→ What you should do
Beginning with the line below that contains "Parties & People" and ending with the line that contains "some of the", retype every line exactly. Pictures are not copied.

Stored entries:

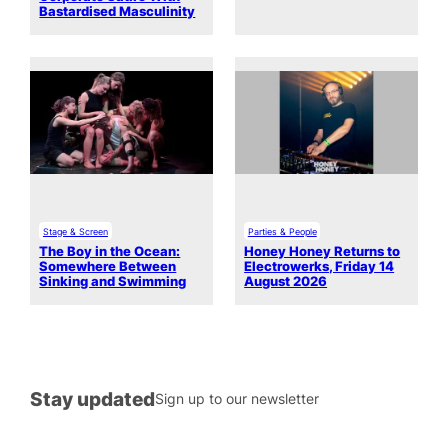
Bastardised Masculinity
Stage & Screen
Parties & People
The Boy in the Ocean:
Honey Honey Returns to
Somewhere Between
Electrowerks, Friday 14
Sinking and Swimming
August 2026
Stay updated
Sign up to our newsletter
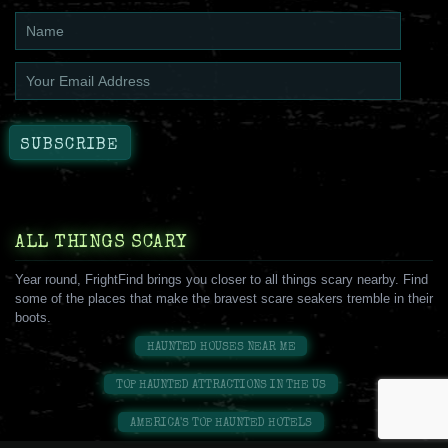
ALL THINGS SCARY
Year round, FrightFind brings you closer to all things scary nearby. Find
some of the places that make the bravest scare seakers tremble in their
boots.
HAUNTED HOUSES NEAR ME
TOP HAUNTED ATTRACTIONS IN THE US
AMERICA'S TOP HAUNTED HOTELS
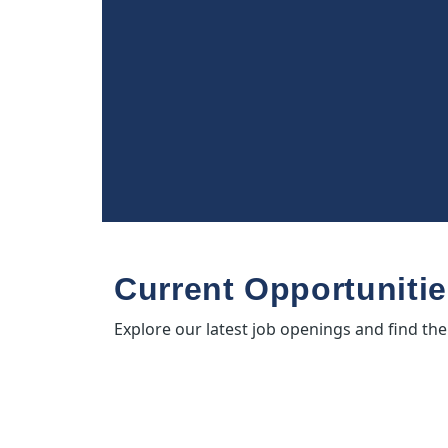
Current Opportuniti
Explore our latest job openings and find the p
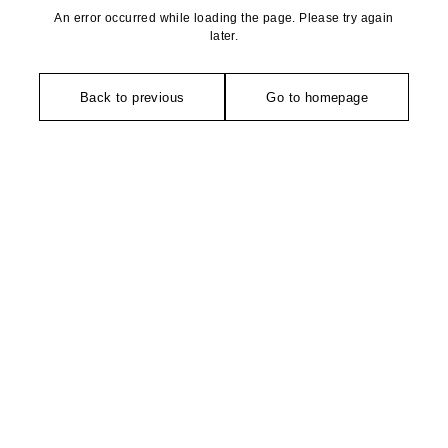
An error occurred while loading the page. Please try again
later.
Back to previous
Go to homepage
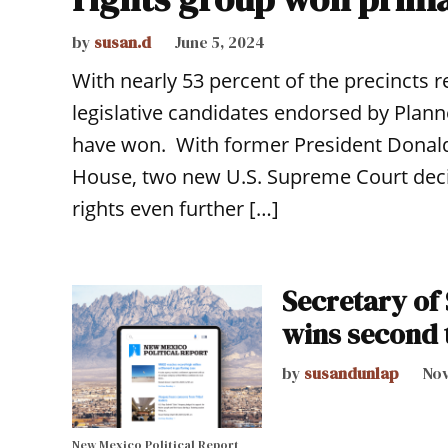
by
susan.d
June 5, 2024
With nearly 53 percent of the precincts r
legislative candidates endorsed by Pla
have won. With former President Donald
House, two new U.S. Supreme Court decis
rights even further […]
Secretary of
wins second
by
susandunlap
Nov
New Mexico Political Report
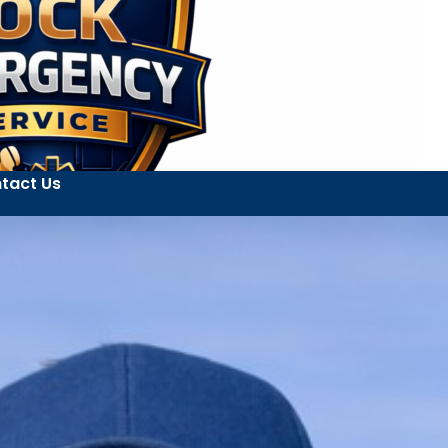
tact Us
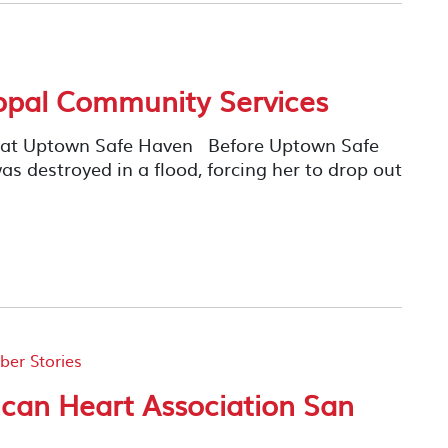
opal Community Services
y at Uptown Safe Haven Before Uptown Safe
as destroyed in a flood, forcing her to drop out
er Stories
can Heart Association San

→ Expected answer
Parties & People
The Boy in the Ocean:
Honey Honey Returns to
Somewhere Between
Electrowerks, Friday 14
Sinking and Swimming
August 2026
Stay updated
Sign up to our newsletter
ALL THINGS SCARY
Year round, FrightFind brings you closer to all things scary nearby. Find
some of the places that make the bravest scare seakers tremble in their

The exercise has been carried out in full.